The girl put the flowers in my hands, spun around, and ran off. There was no time even to say anything. Still holding the flowers, I stood there for a long time, overcome with emotion, watching her recede into the distance. Yes, I thought, like she said, I should leave this place and return to where I ought to be.

I paused before leaving through the floodgate when I saw the glare of the red dusk dyeing the river. The desolately cratered construction site, the silently flowing river, the piers under the long spans of the Seongsu Bridge—even the apartment buildings lined up on the other side—all seemed aflame in red. I remembered the story of Orpheus, who had brought his wife back from the realm of the dead but then looked back before crossing the river of forgetfulness and ended up losing his wife forever. I stared at that place for a very long time.

It was during the taxi ride back that I heard the news that one of the Seoul National University students who had immolated themselves had died. Among other news—the opposition party’s constitutional amendment rally being turned into a violent riot by the extreme leftist faction; Olympic Boulevard opening; a worker, who had lost his job and threatened a food manufacturer with poison, being arrested—the radio briefly mentioned the death of the young student. It was at five thirty that afternoon, after five days of hovering between life and death.

“It’s only the precious kids who die,” the taxi driver said bitterly. “What a wretched world…. How many more is it gonna kill?”

I did not say anything.
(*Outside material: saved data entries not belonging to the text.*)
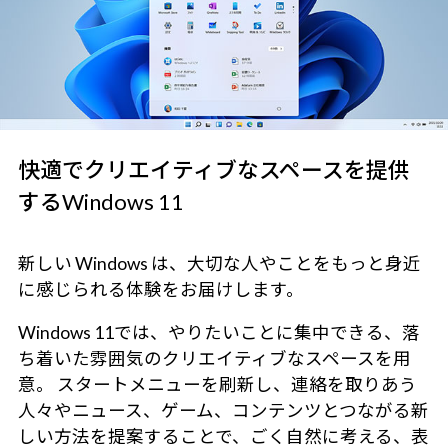
快適でクリエイティブなスペースを提供
するWindows 11
新しい Windows は、大切な人やことをもっと身近
に感じられる体験をお届けします。
Windows 11では、やりたいことに集中できる、落
ち着いた雰囲気のクリエイティブなスペースを用
意。 スタートメニューを刷新し、連絡を取りあう
人々やニュース、ゲーム、コンテンツとつながる新
しい方法を提案することで、ごく自然に考える、表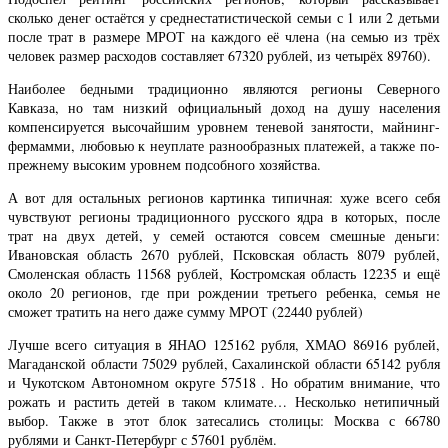
сколько денег остаётся у среднестатистической семьи с 1 или 2 детьми
после трат в размере МРОТ на каждого её члена (на семью из трёх
человек размер расходов составляет 67320 рублей, из четырёх 89760).
Наиболее бедными традиционно являются регионы Северного
Кавказа, но там низкий официальный доход на душу населения
компенсируется высочайшим уровнем теневой занятости, майнинг-
фермамми, любовью к неуплате разнообразных платежей, а также по-
прежнему высоким уровнем подсобного хозяйства.
А вот для остальных регионов картинка типичная: хуже всего себя
чувствуют регионы традиционного русского ядра в которых, после
трат на двух детей, у семей остаются совсем смешные деньги:
Ивановская область 2670 рублей, Псковская область 8079 рублей,
Смоленская область 11568 рублей, Костромская область 12235 и ещё
около 20 регионов, где при рождении третьего ребенка, семья не
сможет тратить на него даже сумму МРОТ (22440 рублей)
Лучше всего ситуация в ЯНАО 125162 рубля, ХМАО 86916 рублей,
Магаданской области 75029 рублей, Сахалинской области 65142 рубля
и Чукотском Автономном округе 57518 . Но обратим внимание, что
рожать и растить детей в таком климате… Несколько нетипичный
выбор. Также в этот блок затесались столицы: Москва с 66780
рублями и Санкт-Петербург с 57601 рублём.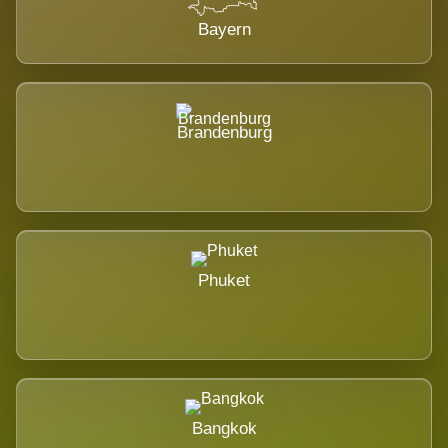
Bayern
Brandenburg
Phuket
Bangkok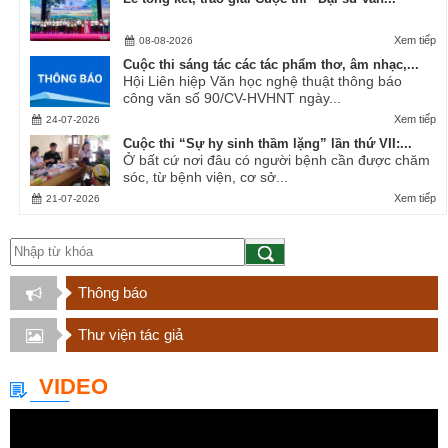
Xem tiếp
08-08-2026
Cuộc thi sáng tác các tác phẩm thơ, âm nhạc,...
Hội Liên hiệp Văn học nghệ thuật thông báo
công văn số 90/CV-HVHNT ngày...
Xem tiếp
24-07-2026
Cuộc thi “Sự hy sinh thầm lặng” lần thứ VII:...
Ở bất cứ nơi đâu có người bệnh cần được chăm
sóc, từ bệnh viện, cơ sở...
Xem tiếp
21-07-2026
Thông báo
Thư viện tác giả
VIDEO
It was while I was wandering the desolate riverside that the student was dying. Maybe I went all the way out there to keep vigil over his death. I looked out the window as the taxi passed between the piers under a subway rail bridge. The streets were winding down the day as usual, subway trains passing noisily overhead, a bus filled with people—their expressions blank, as if made of clay—rushing somewhere. I noticed I was trembling, as if I’d caught a chill. I felt a pain, as if my heart were being torn out, and along with it something unbearably hot—an ecstasy filling up my body. I saw it clearly, just then, through the gigantic piers becoming tinged with darkness: a human figure wrapped in flames, burning. But it was not falling down; it was ascending, breaking upward beyond death.